Exercise prompt:
Each line of the data that includes the string "Doska" is to be copied out.
== Source material ==
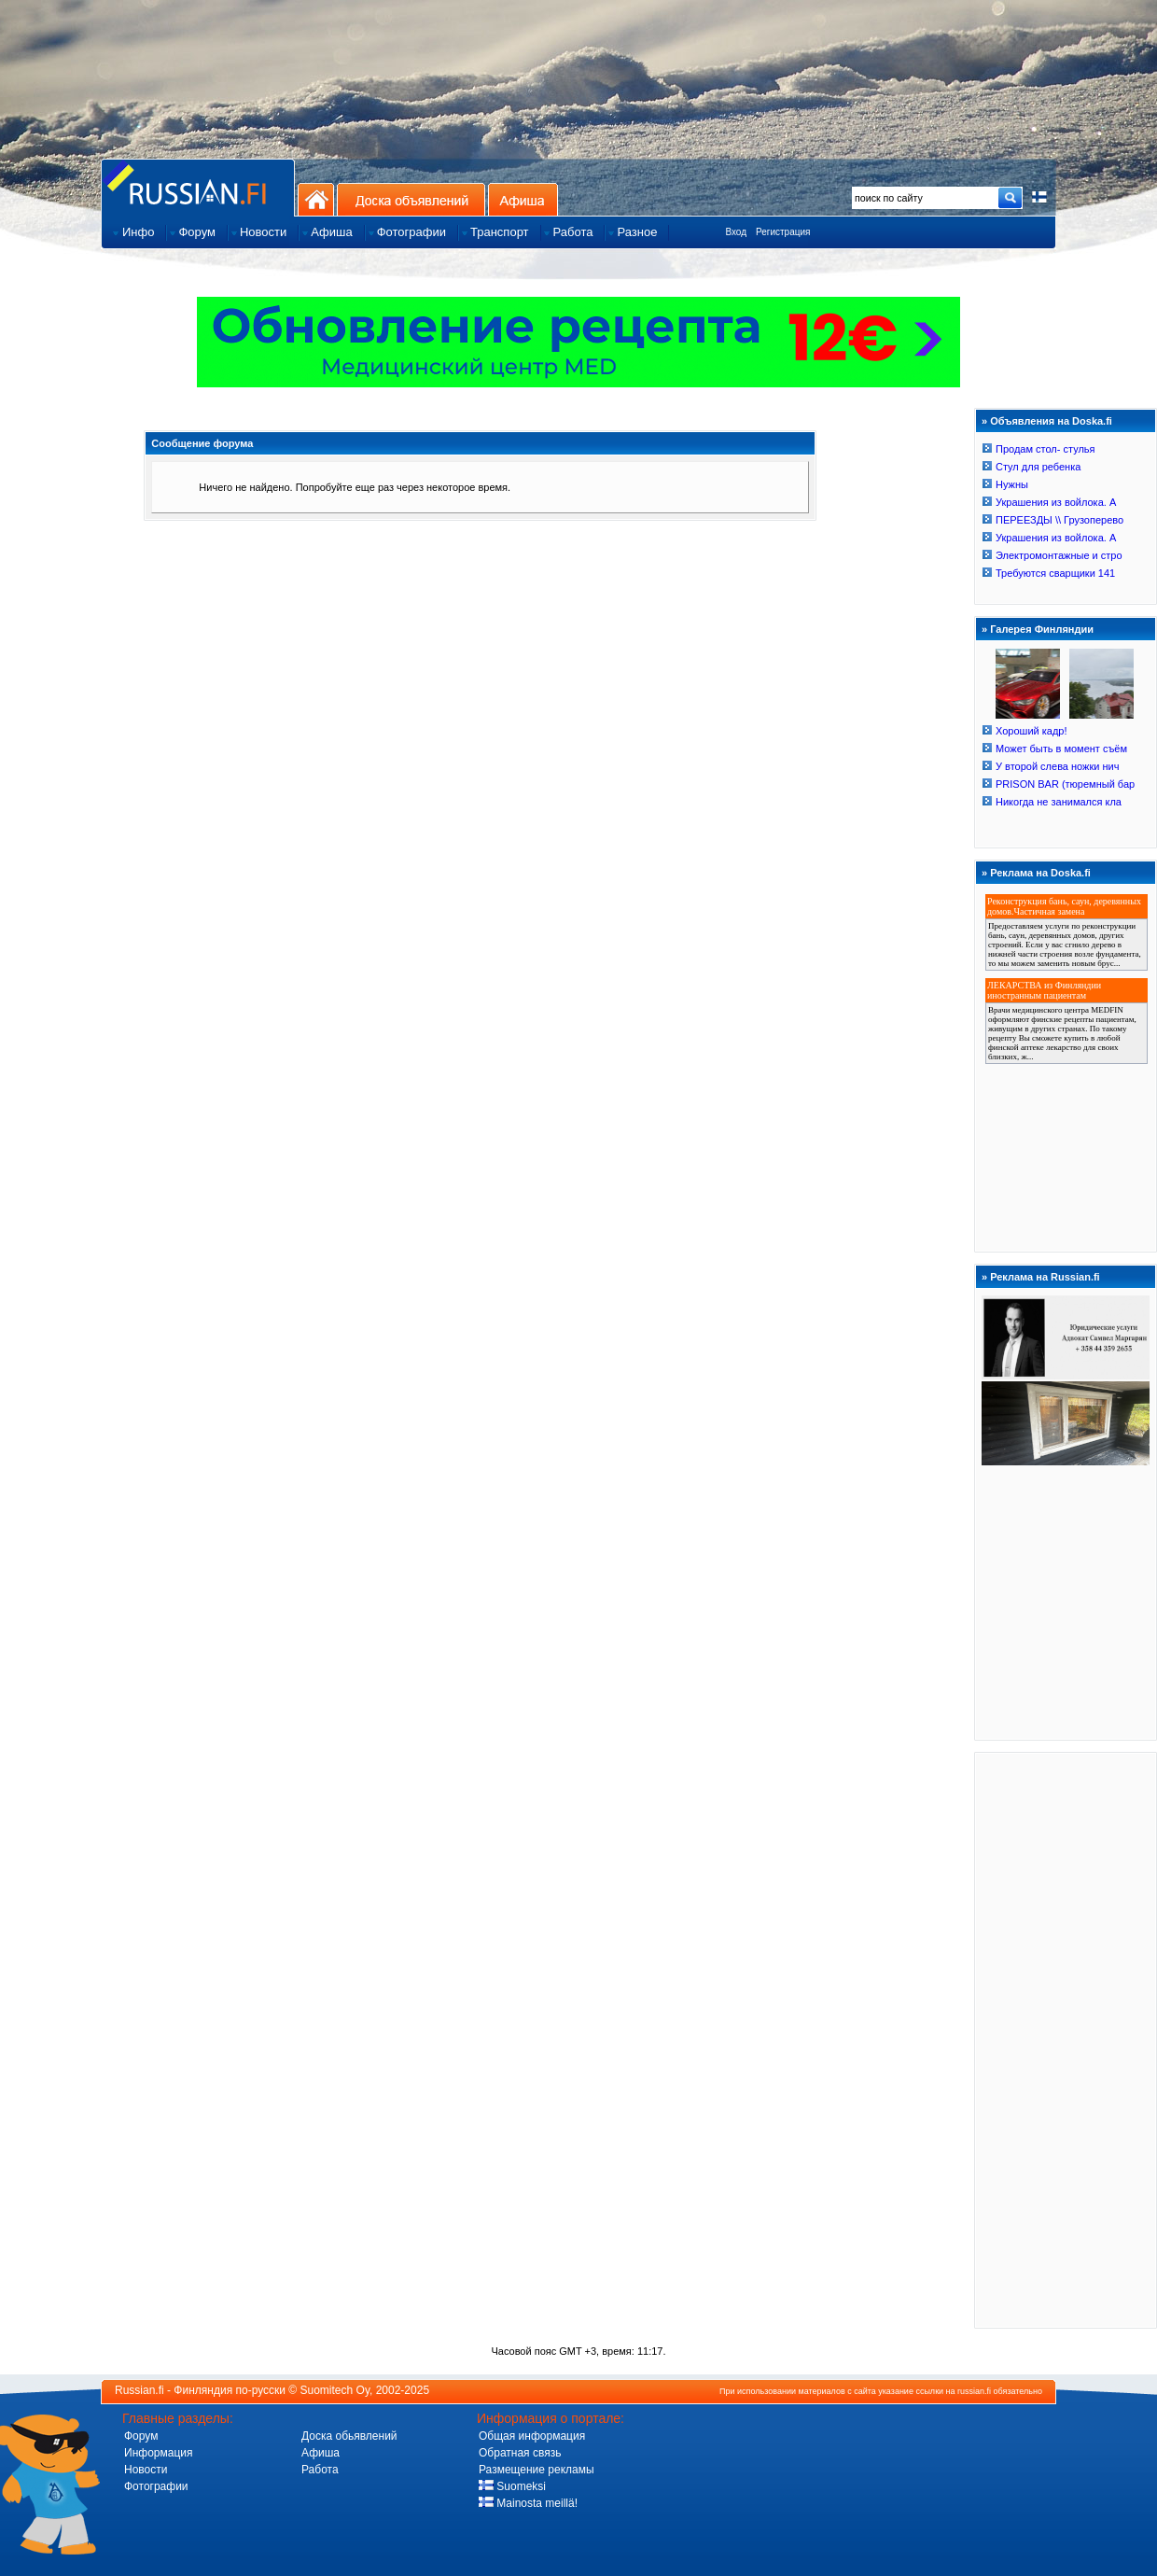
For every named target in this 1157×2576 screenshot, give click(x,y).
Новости (145, 2469)
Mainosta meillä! (528, 2503)
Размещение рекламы (536, 2469)
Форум (141, 2436)
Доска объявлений (411, 199)
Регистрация (783, 232)
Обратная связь (520, 2452)
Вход (735, 232)
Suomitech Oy (334, 2390)
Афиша (523, 199)
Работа (320, 2469)
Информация (158, 2452)
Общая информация (532, 2436)
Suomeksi (512, 2486)
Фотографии (156, 2486)
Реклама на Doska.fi (1040, 872)
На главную (316, 199)
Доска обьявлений (349, 2436)
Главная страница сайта (198, 187)
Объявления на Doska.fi (1051, 421)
===
Your solution:
Реклама на Doska.fi (1040, 872)
Объявления на Doska.fi (1051, 421)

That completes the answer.